• _Your goal_: Extract, exactly as written, the line that contains "отношението им към нея и, разбира се, то се" and all lines after it through the end of the records. Omit pictures.

• _Records for this task_:
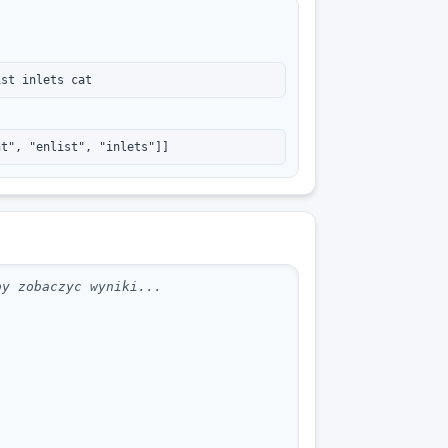
ist inlets cat
nt", "enlist", "inlets"]]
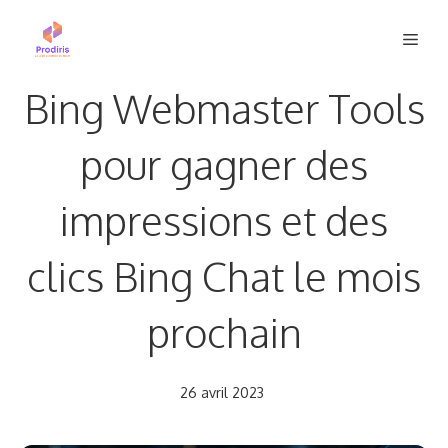
Aller
Men
au
contenu
Bing Webmaster Tools
pour gagner des
impressions et des
clics Bing Chat le mois
prochain
26 avril 2023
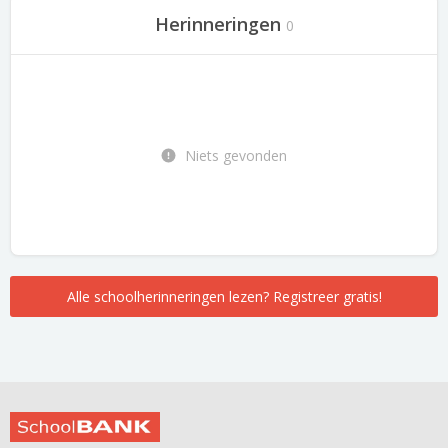
Herinneringen
0
Niets gevonden
Alle schoolherinneringen lezen? Registreer gratis!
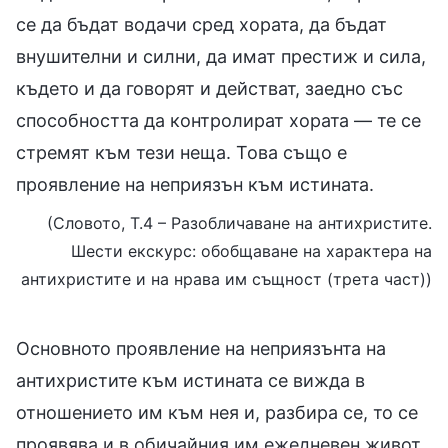
се да бъдат водачи сред хората, да бъдат
внушителни и силни, да имат престиж и сила,
където и да говорят и действат, заедно със
способността да контролират хората — те се
стремят към тези неща. Това също е
проявление на неприязън към истината.
(Словото, Т.4 – Разобличаване на антихристите.
Шести екскурс: обобщаване на характера на
антихристите и на нрава им същност (трета част))
Основното проявление на неприязънта на
антихристите към истината се вижда в
отношението им към нея и, разбира се, то се
проявява и в обичайния им ежедневен живот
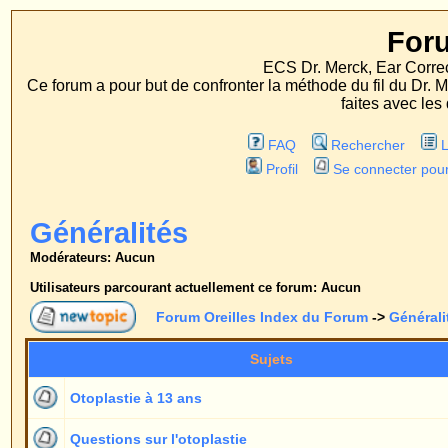
Forum Oreille
ECS Dr. Merck, Ear Correction System, Konst
Ce forum a pour but de confronter la méthode du fil du Dr. Merck aux méthodes
faites avec les deux procédés d'op
FAQ
Rechercher
Liste des Membres
Profil
Se connecter pour vérifier ses message
Généralités
Modérateurs: Aucun
Utilisateurs parcourant actuellement ce forum: Aucun
Forum Oreilles Index du Forum
->
Généralités
Sujets
Répons
Otoplastie à 13 ans
1
Questions sur l'otoplastie
1
Sujet habituel les oreilles
1
Matériel et médicaments utilisés
3
Question
1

• _Your solution_:
отношението им към нея и, разбира се, то се
проявява и в обичайния им ежедневен живот
Forum Oreille
ECS Dr. Merck, Ear Correction System, Konst
Ce forum a pour but de confronter la méthode du fil du Dr. Merck aux méthodes
faites avec les deux procédés d'op
FAQ
Rechercher
Liste des Membres
Profil
Se connecter pour vérifier ses message
Généralités
Modérateurs: Aucun
Utilisateurs parcourant actuellement ce forum: Aucun
Forum Oreilles Index du Forum
->
Généralités
Sujets
Répons
Otoplastie à 13 ans
1
Questions sur l'otoplastie
1
Sujet habituel les oreilles
1
Matériel et médicaments utilisés
3
Question
1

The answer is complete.